The expected number of rolls $e$ is the sum of:

  • $1$ for the first roll and

  • The expected number of subsequent rolls if the first roll is a 2.

In the latter case, the expected number of subsequent rolls is $2e$ because the whole process is started over twice (independently). Because the latter case occurs with probability $1/3$, we obtain the recursive relationship

$$e = 1 + (1/3)\times (2e)$$

whose solution is $e=3$.

For the generalizations of this question, similar recursive equations will be obtained (although they might be a little more complicated) and are almost as easy to solve.


For the sceptical--and everybody should be when it comes to probability questions :-)--here's R code to simulate the experiment.
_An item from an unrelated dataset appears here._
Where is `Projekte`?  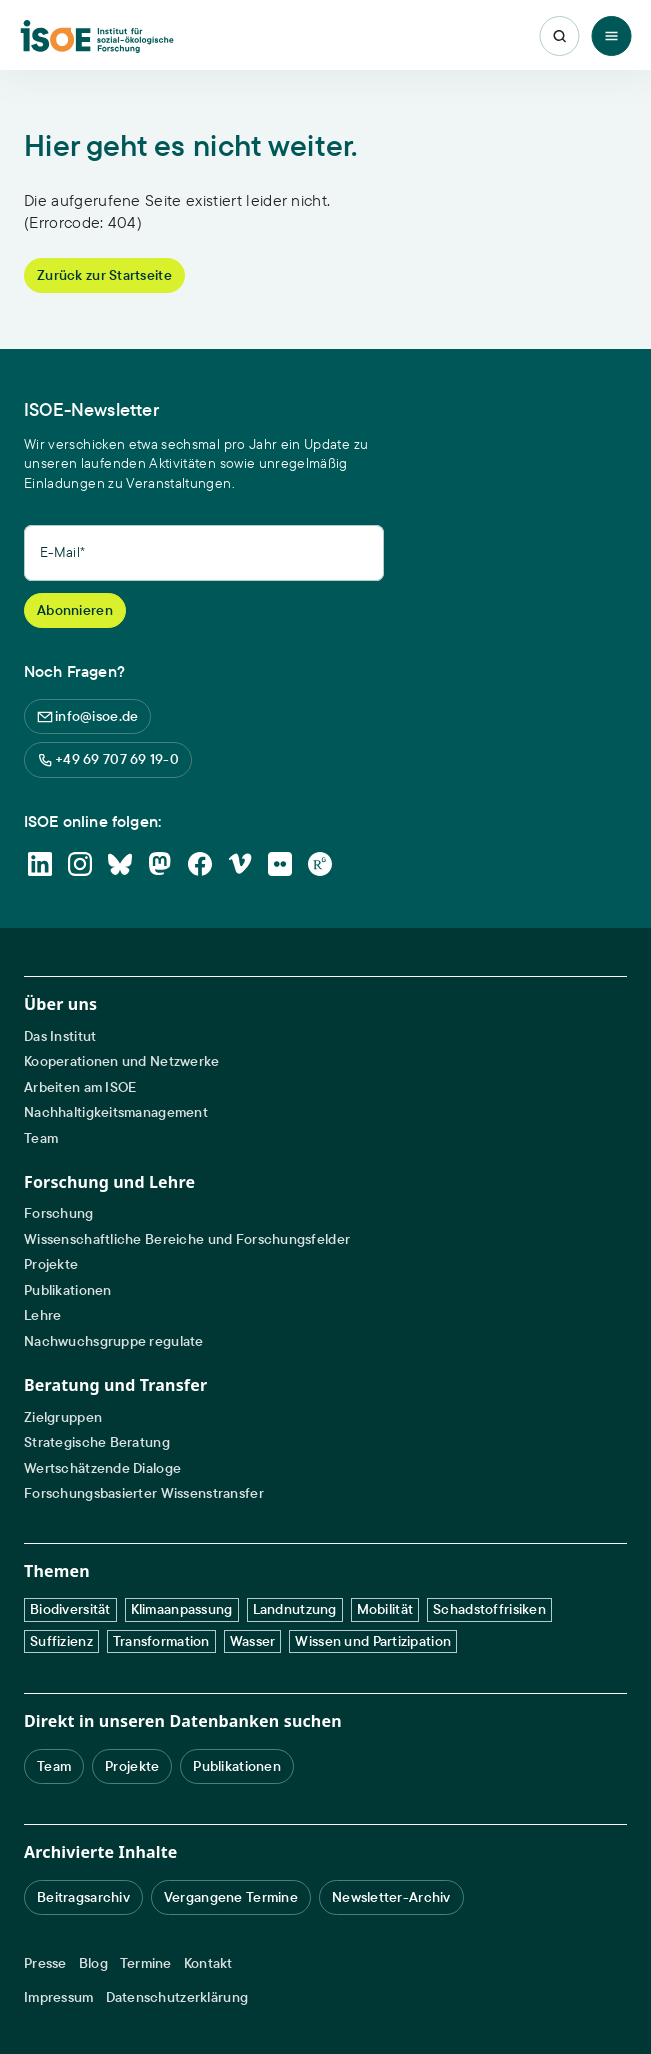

roll <- function() 1 + if (runif(1) < 1/3) roll() + roll() else 0

system.time(x <- replicate(10^6, roll())) # Do a million experiments
average <- sum(x) / length(x) 
variance <- sum(x^2) / length(x) - average^2
se <- sqrt(variance / length(x))
c(average-3*se, average, average+3*se)

Sample output:

   user  system elapsed 
  14.82    0.04   14.86 

[1] 2.994785 3.009526 3.024267

The simulation average is $3.01$, which is reasonably close to $3$. (I use three standard errors to assess the precision because the distribution is highly skewed: draw a histogram as hist(x) to see.)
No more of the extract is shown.